Genshi Performance Enhancements
Original content from Genshi list
1) Static match templates
Many match templates don't actually need to be run at render time; rather they represent transformations that could be done immediately after the template has been parsed (let's call this "compile time"). For example, if you have a match template that matches every <foo>…</ foo> element and transforms that into <div class="foo">…</div>, Genshi should be able to expand that transformation at compile time. When the template is actually rendered, Genshi no longers sees <foo> tags and a corresponding match template, it just sees the <div class="foo"> tags. Static matching should probably be opt-in (or at least opt-out), for example by defining the match template as <py:match path="foo" static="true">.
This would require some surgery to add a proper optimization stage to the template "compilation" process. That stage would also allow other kinds of optimizations, such as moving the checks for valid nesting of py:choose/py:when/py:otherwise out of the render stage. But static matching definitely has the most potential for a huge speed boost in a lot of scenarios.
2) Matching fast-paths
Here, the idea is to add fast paths for simple but common match template constructs such as matching by tag name and/or attribute value. Instead of going through the full XPath matching algorithm, you use a simple hash lookup to determine whether a given element matches. (Alec Flett recently brought up this idea, and started a branch to implement it. Alec, how's that branch doing?)
3) Serialization hints / Markup event collapsing
Genshi currently computes the XML or HTML representation of every event in a template output stream at render time, to enable generating different serializations of the same markup at the infoset(-ish) level. I.e. write your templates in XHTML, and switch to HTML on the fly when rendering.

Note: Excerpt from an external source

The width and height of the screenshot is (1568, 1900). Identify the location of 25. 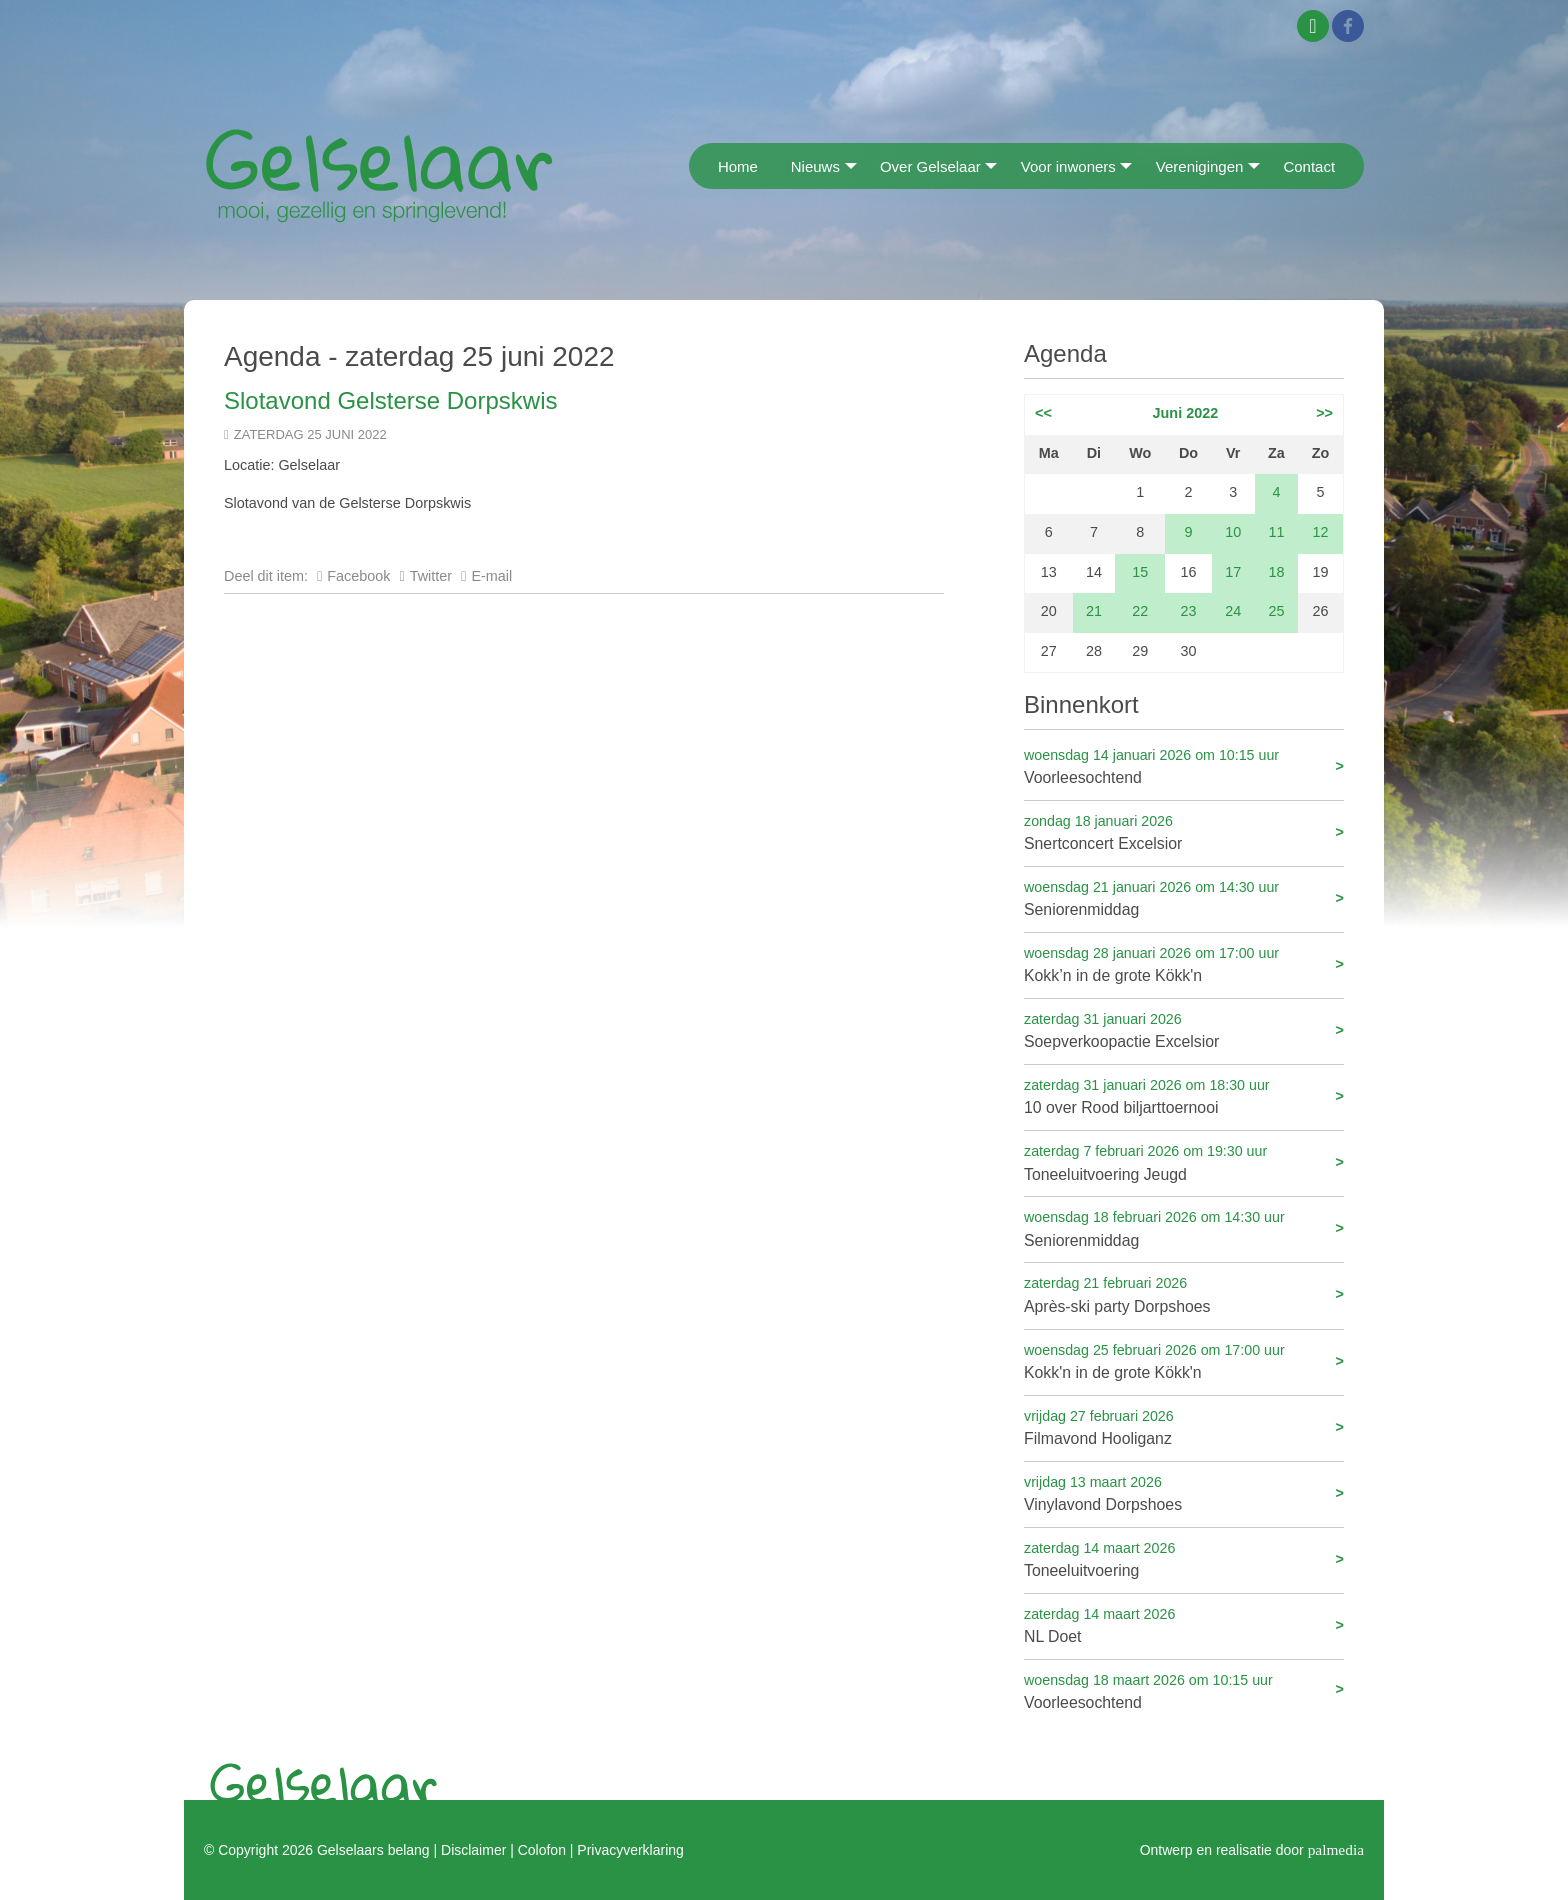 (1276, 611).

However, if you know beforehand that you're going to be using a specific serialization method, the representation of many of the template events could be pre-computed, so that actually serializing that event just means returning a static string. For example, you could pre-compute the string representation of the markup event (START, ('b', [(class, 'foo')])) to be <b class="foo">. When the serializer sees that event, it just returns the pre-computed string.
The challenge with this is that template directives and expressions, but also stream filters, can replace events in a template output stream. So if that START tag had an expression in an attribute value, you can't pre-compute the serialization (especially considering that expressions returning None remove the attribute altogether). Or a stream filter might replace that event entirely, changing the tagname to "strong" or adding/modifying attributes. XML namespaces raise yet more challenges.
But in general, being able to map an event to a static string should really help performance. Taking it a bit further, it should be possible to collapse multiple "static" events into just one event. Alec Thomas has started some work in this direction on the "optimizer" branch. Alec, any insights you'd like to add to this?
4) Compilation to Python byte code
This would compile templates down to Python byte code. I started this on the "inline" branch, but it's incomplete, and the measurement results were somewhat underwhelming. It might still help general performance, but I think the stuff mentioned above would be more beneficial.
Okay that's all I can think of for now.
I'd be willing to act as mentor for such a project, if there's someone who wants to tackle the problems and seems capable of doing the work.